ASSIGNED TASK: Pictures do not belong in your copy. Repeat all the other data exactly.

Saved entries
━━━
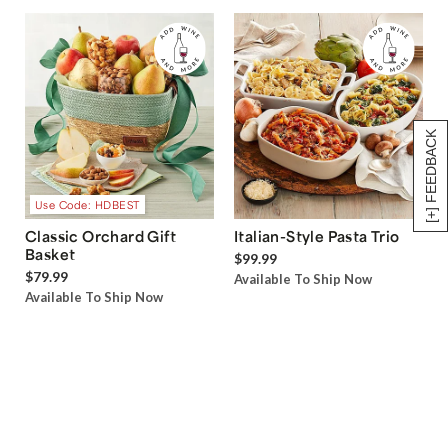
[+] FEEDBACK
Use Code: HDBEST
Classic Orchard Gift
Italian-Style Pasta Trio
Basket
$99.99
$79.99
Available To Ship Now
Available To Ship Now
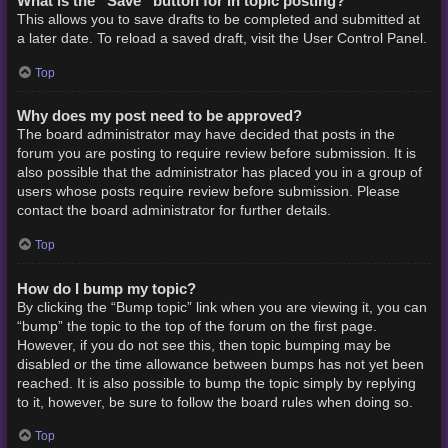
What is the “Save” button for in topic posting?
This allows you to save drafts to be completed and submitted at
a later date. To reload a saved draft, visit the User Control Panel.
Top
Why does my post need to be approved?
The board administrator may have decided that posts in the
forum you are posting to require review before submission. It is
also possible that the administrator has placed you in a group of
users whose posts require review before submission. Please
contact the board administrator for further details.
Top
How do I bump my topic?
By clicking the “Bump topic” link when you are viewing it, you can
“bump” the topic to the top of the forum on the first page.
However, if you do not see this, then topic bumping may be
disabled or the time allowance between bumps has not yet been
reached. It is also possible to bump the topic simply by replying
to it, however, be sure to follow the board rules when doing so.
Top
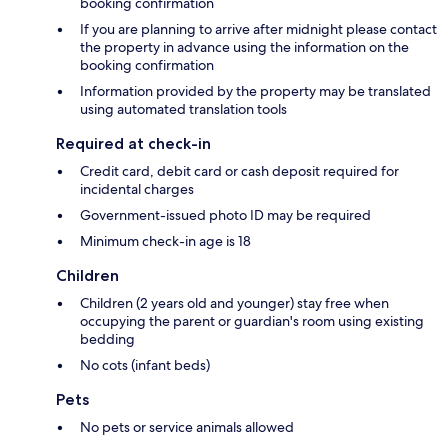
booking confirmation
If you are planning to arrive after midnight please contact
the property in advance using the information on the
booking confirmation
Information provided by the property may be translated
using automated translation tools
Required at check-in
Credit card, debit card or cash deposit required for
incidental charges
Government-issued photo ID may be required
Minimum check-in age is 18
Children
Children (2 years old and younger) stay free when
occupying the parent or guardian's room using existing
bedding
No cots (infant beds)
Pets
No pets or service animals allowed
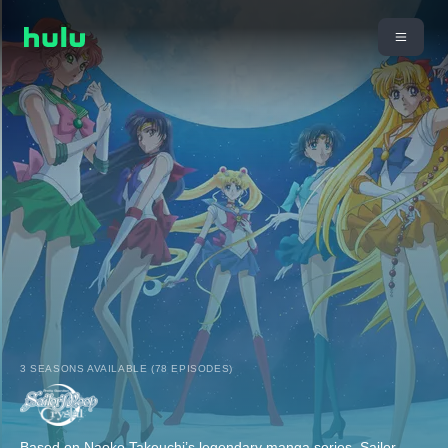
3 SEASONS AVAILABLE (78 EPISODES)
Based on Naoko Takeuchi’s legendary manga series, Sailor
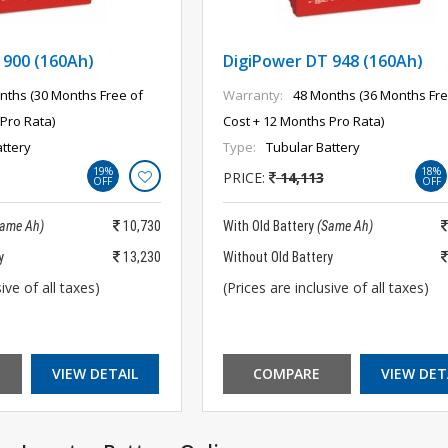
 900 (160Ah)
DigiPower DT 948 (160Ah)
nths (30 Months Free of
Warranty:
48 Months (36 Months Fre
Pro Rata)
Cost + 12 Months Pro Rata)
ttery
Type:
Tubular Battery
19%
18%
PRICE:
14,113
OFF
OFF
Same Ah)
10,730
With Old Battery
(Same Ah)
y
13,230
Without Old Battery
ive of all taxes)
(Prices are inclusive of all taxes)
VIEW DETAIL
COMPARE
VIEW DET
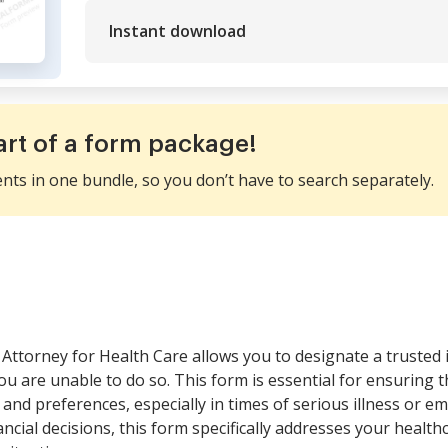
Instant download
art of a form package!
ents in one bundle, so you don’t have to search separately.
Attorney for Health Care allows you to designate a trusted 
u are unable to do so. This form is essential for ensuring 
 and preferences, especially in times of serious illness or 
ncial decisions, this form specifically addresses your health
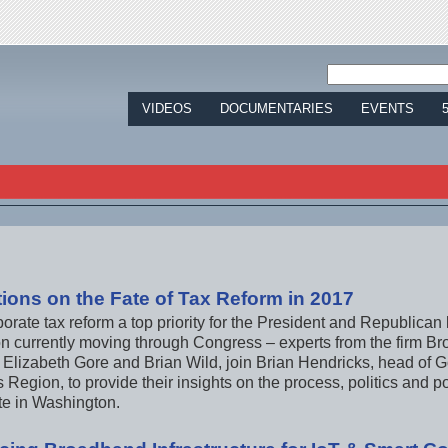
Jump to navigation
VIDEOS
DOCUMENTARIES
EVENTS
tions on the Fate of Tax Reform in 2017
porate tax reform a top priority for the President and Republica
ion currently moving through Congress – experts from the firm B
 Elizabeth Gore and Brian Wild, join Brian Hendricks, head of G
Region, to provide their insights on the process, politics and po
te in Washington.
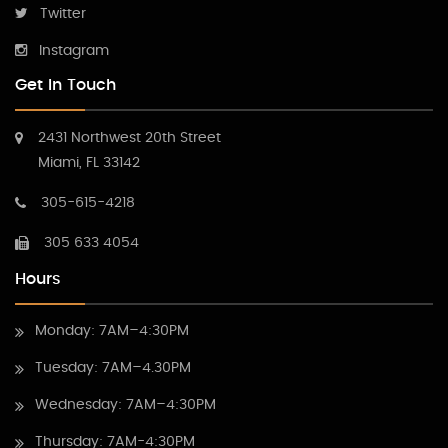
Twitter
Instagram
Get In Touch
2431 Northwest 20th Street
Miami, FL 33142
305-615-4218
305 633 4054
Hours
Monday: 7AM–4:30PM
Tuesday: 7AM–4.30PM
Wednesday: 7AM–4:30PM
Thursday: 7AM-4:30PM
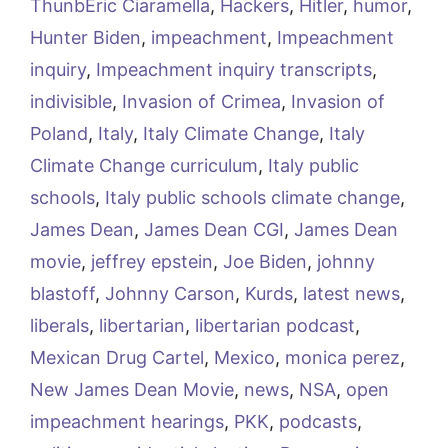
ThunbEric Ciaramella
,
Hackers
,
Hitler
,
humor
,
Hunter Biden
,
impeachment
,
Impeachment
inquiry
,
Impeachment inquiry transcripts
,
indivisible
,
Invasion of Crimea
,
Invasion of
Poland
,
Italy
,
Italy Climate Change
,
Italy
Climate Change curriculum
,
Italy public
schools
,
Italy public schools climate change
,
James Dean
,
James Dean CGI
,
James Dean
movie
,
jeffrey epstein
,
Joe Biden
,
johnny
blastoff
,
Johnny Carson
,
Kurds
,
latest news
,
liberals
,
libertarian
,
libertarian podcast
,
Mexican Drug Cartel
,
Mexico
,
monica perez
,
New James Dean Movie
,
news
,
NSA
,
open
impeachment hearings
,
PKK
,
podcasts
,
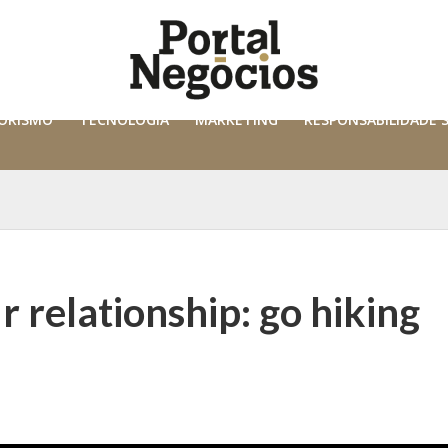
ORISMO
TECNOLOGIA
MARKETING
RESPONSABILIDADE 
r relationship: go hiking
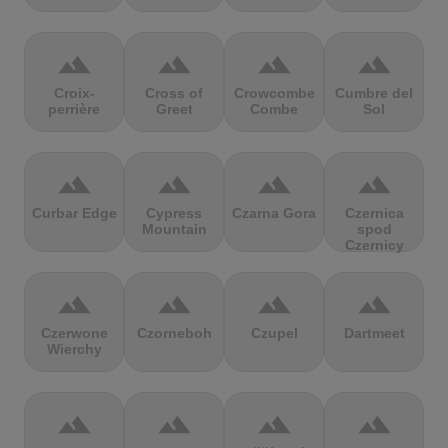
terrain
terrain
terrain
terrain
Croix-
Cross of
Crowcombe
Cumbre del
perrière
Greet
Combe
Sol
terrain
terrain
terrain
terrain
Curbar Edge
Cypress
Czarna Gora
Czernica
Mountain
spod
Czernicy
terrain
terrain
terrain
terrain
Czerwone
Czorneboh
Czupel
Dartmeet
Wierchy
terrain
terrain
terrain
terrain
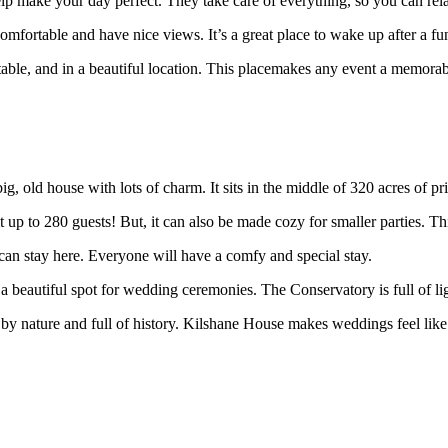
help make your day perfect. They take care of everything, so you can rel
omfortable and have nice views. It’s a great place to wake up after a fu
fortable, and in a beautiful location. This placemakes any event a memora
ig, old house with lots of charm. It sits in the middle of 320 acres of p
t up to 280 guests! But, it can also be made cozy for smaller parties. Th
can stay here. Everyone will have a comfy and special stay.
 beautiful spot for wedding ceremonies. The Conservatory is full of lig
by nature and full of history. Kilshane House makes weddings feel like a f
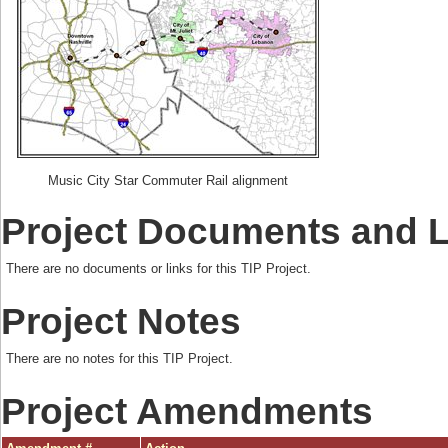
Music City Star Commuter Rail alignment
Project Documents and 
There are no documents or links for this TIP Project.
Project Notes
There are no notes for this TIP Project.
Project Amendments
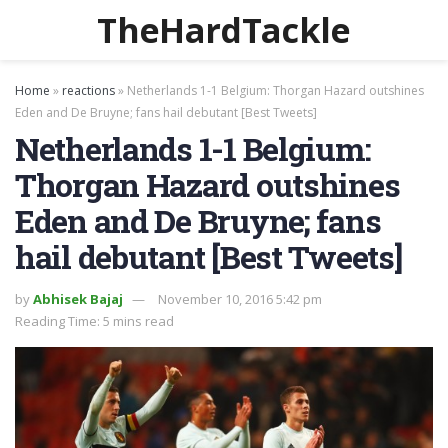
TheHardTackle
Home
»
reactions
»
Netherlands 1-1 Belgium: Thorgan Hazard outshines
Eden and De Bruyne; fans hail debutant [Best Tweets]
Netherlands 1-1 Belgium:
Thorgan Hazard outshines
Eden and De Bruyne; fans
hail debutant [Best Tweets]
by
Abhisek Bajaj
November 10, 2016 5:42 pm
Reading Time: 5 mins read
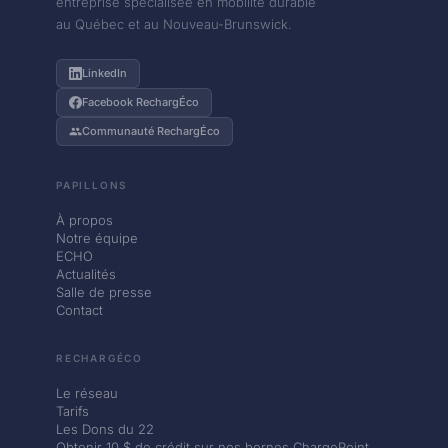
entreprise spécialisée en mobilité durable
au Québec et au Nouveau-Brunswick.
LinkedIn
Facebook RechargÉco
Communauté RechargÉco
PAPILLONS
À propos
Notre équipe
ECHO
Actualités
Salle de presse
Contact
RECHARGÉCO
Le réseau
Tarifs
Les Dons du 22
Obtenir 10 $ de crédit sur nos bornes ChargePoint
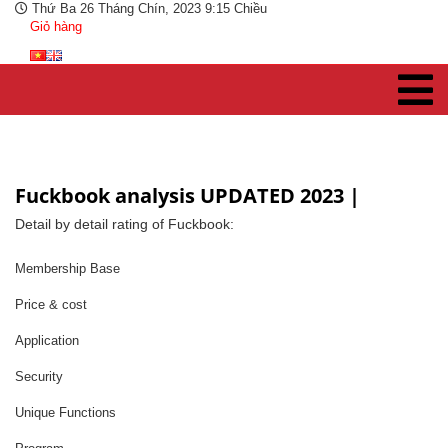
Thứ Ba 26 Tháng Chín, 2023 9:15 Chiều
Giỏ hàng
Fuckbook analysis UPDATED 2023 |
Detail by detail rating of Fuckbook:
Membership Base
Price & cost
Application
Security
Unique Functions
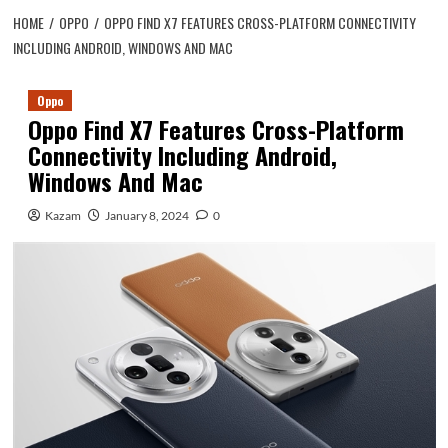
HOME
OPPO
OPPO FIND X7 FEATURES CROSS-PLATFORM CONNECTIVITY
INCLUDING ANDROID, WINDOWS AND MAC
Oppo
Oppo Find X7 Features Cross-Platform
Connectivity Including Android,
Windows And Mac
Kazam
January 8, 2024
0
━━━
TASK RESPONSE:
[+] FEEDBACK
Use Code: HDBEST
Classic Orchard Gift
Italian-Style Pasta Trio
Basket
$99.99
$79.99
Available To Ship Now
Available To Ship Now
What is the “Save” button for in topic posting?
This allows you to save drafts to be completed and submitted at
a later date. To reload a saved draft, visit the User Control Panel.
Top
Why does my post need to be approved?
The board administrator may have decided that posts in the
forum you are posting to require review before submission. It is
also possible that the administrator has placed you in a group of
users whose posts require review before submission. Please
contact the board administrator for further details.
Top
How do I bump my topic?
By clicking the “Bump topic” link when you are viewing it, you can
“bump” the topic to the top of the forum on the first page.
However, if you do not see this, then topic bumping may be
disabled or the time allowance between bumps has not yet been
reached. It is also possible to bump the topic simply by replying
to it, however, be sure to follow the board rules when doing so.
Top
booking confirmation
If you are planning to arrive after midnight please contact
the property in advance using the information on the
booking confirmation
Information provided by the property may be translated
using automated translation tools
Required at check-in
Credit card, debit card or cash deposit required for
incidental charges
Government-issued photo ID may be required
Minimum check-in age is 18
Children
Children (2 years old and younger) stay free when
occupying the parent or guardian's room using existing
bedding
No cots (infant beds)
Pets
No pets or service animals allowed
3 SEASONS AVAILABLE (78 EPISODES)
Based on Naoko Takeuchi’s legendary manga series, Sailor
 900 (160Ah)
DigiPower DT 948 (160Ah)
nths (30 Months Free of
Warranty:
48 Months (36 Months Fre
Pro Rata)
Cost + 12 Months Pro Rata)
ttery
Type:
Tubular Battery
19%
18%
PRICE:
14,113
OFF
OFF
Same Ah)
10,730
With Old Battery
(Same Ah)
y
13,230
Without Old Battery
ive of all taxes)
(Prices are inclusive of all taxes)
VIEW DETAIL
COMPARE
VIEW DET
Instant download
art of a form package!
ents in one bundle, so you don’t have to search separately.
Attorney for Health Care allows you to designate a trusted 
u are unable to do so. This form is essential for ensuring 
 and preferences, especially in times of serious illness or 
ncial decisions, this form specifically addresses your health
Jump to navigation
VIDEOS
DOCUMENTARIES
EVENTS
tions on the Fate of Tax Reform in 2017
porate tax reform a top priority for the President and Republica
ion currently moving through Congress – experts from the firm B
 Elizabeth Gore and Brian Wild, join Brian Hendricks, head of G
Region, to provide their insights on the process, politics and po
te in Washington.
Twitter
Instagram
Get In Touch
2431 Northwest 20th Street
Miami, FL 33142
305-615-4218
305 633 4054
Hours
Monday: 7AM–4:30PM
Tuesday: 7AM–4.30PM
Wednesday: 7AM–4:30PM
Thursday: 7AM-4:30PM
ThunbEric Ciaramella
,
Hackers
,
Hitler
,
humor
,
Hunter Biden
,
impeachment
,
Impeachment
inquiry
,
Impeachment inquiry transcripts
,
indivisible
,
Invasion of Crimea
,
Invasion of
Poland
,
Italy
,
Italy Climate Change
,
Italy
Climate Change curriculum
,
Italy public
schools
,
Italy public schools climate change
,
James Dean
,
James Dean CGI
,
James Dean
movie
,
jeffrey epstein
,
Joe Biden
,
johnny
blastoff
,
Johnny Carson
,
Kurds
,
latest news
,
liberals
,
libertarian
,
libertarian podcast
,
Mexican Drug Cartel
,
Mexico
,
monica perez
,
New James Dean Movie
,
news
,
NSA
,
open
impeachment hearings
,
PKK
,
podcasts
,
ORISMO
TECNOLOGIA
MARKETING
RESPONSABILIDADE 
r relationship: go hiking
terrain
terrain
terrain
terrain
Croix-
Cross of
Crowcombe
Cumbre del
perrière
Greet
Combe
Sol
terrain
terrain
terrain
terrain
Curbar Edge
Cypress
Czarna Gora
Czernica
Mountain
spod
Czernicy
terrain
terrain
terrain
terrain
Czerwone
Czorneboh
Czupel
Dartmeet
Wierchy
terrain
terrain
terrain
terrain
help make your day perfect. They take care of everything, so you can rel
omfortable and have nice views. It’s a great place to wake up after a fu
fortable, and in a beautiful location. This placemakes any event a memora
ig, old house with lots of charm. It sits in the middle of 320 acres of p
t up to 280 guests! But, it can also be made cozy for smaller parties. Th
can stay here. Everyone will have a comfy and special stay.
 beautiful spot for wedding ceremonies. The Conservatory is full of lig
by nature and full of history. Kilshane House makes weddings feel like a f
Music City Star Commuter Rail alignment
Project Documents and 
There are no documents or links for this TIP Project.
Project Notes
There are no notes for this TIP Project.
Project Amendments
TheHardTackle
Home
»
reactions
»
Netherlands 1-1 Belgium: Thorgan Hazard outshines
Eden and De Bruyne; fans hail debutant [Best Tweets]
Netherlands 1-1 Belgium:
Thorgan Hazard outshines
Eden and De Bruyne; fans
hail debutant [Best Tweets]
by
Abhisek Bajaj
November 10, 2016 5:42 pm
Reading Time: 5 mins read
entreprise spécialisée en mobilité durable
au Québec et au Nouveau-Brunswick.
LinkedIn
Facebook RechargÉco
Communauté RechargÉco
PAPILLONS
À propos
Notre équipe
ECHO
Actualités
Salle de presse
Contact
RECHARGÉCO
Le réseau
Tarifs
Les Dons du 22
Obtenir 10 $ de crédit sur nos bornes ChargePoint
Thứ Ba 26 Tháng Chín, 2023 9:15 Chiều
Giỏ hàng
Fuckbook analysis UPDATED 2023 |
Detail by detail rating of Fuckbook:
Membership Base
Price & cost
Application
Security
Unique Functions
HOME
OPPO
OPPO FIND X7 FEATURES CROSS-PLATFORM CONNECTIVITY
INCLUDING ANDROID, WINDOWS AND MAC
Oppo
Oppo Find X7 Features Cross-Platform
Connectivity Including Android,
Windows And Mac
Kazam
January 8, 2024
0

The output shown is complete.